WORK TASK. Write out, word for word, every line in the data below from the one containing "59.1-502.1. Formal requirements" to the one containing "ept as otherwise", both of them included.
### EXTRACTED RECORDS
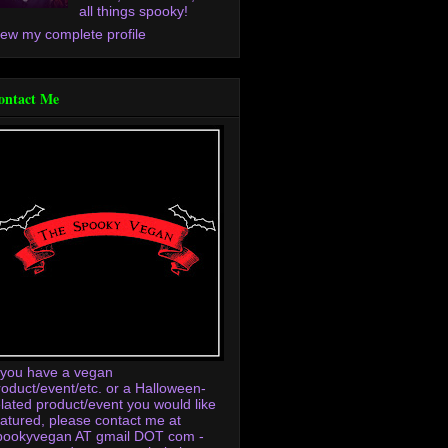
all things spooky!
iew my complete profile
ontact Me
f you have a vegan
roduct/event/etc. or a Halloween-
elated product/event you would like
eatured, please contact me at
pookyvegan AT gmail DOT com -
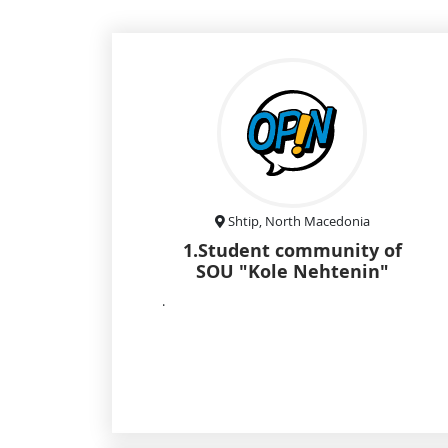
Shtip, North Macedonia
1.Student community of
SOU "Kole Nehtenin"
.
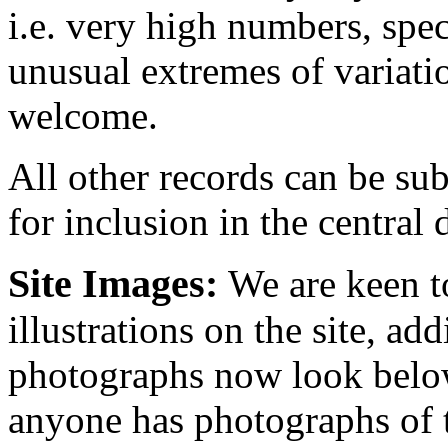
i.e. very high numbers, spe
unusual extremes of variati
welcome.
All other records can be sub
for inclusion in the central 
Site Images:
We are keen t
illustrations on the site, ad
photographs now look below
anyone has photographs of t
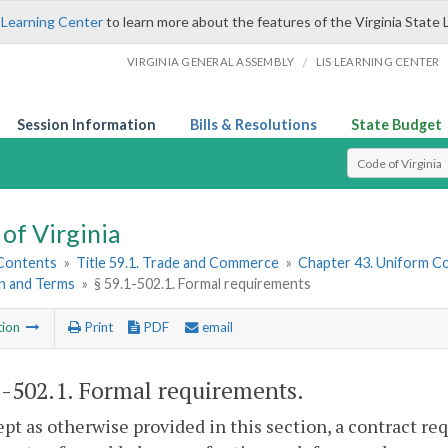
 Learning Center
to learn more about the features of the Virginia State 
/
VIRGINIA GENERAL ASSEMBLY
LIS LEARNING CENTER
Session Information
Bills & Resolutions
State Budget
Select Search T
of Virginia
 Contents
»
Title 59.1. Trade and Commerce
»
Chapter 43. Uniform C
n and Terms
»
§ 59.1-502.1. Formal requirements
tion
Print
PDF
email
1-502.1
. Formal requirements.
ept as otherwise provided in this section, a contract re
######
### EXTRACTED RECORDS
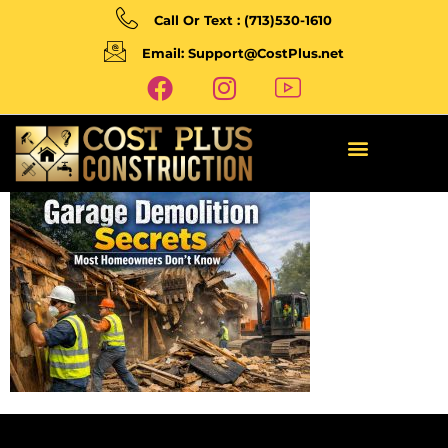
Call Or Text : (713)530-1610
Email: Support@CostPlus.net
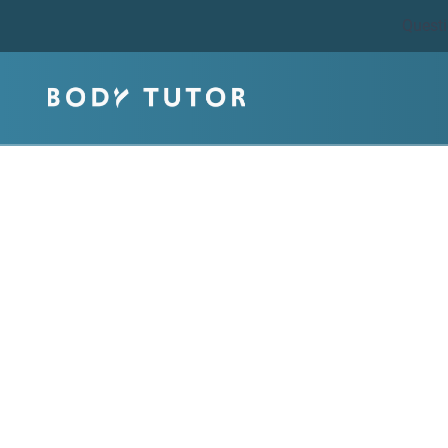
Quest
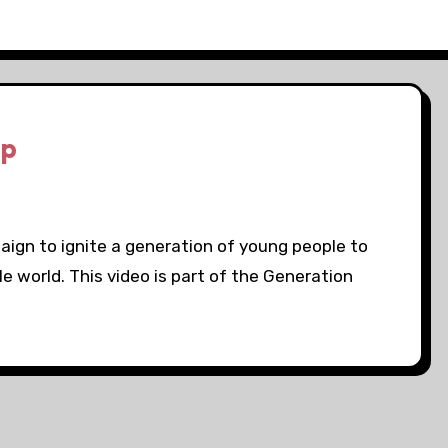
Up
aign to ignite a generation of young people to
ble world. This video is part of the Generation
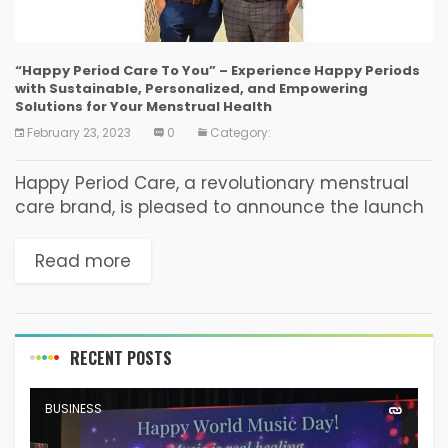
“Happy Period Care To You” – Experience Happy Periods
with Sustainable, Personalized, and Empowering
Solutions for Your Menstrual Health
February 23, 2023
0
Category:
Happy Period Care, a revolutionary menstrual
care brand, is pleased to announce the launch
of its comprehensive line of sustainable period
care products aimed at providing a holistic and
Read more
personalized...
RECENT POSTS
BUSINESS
######
RESPONSE TO THE EXERCISE.
§ 59.1-502.1. Formal requirements
tion
Print
PDF
email
1-502.1
. Formal requirements.
ept as otherwise provided in this section, a contract re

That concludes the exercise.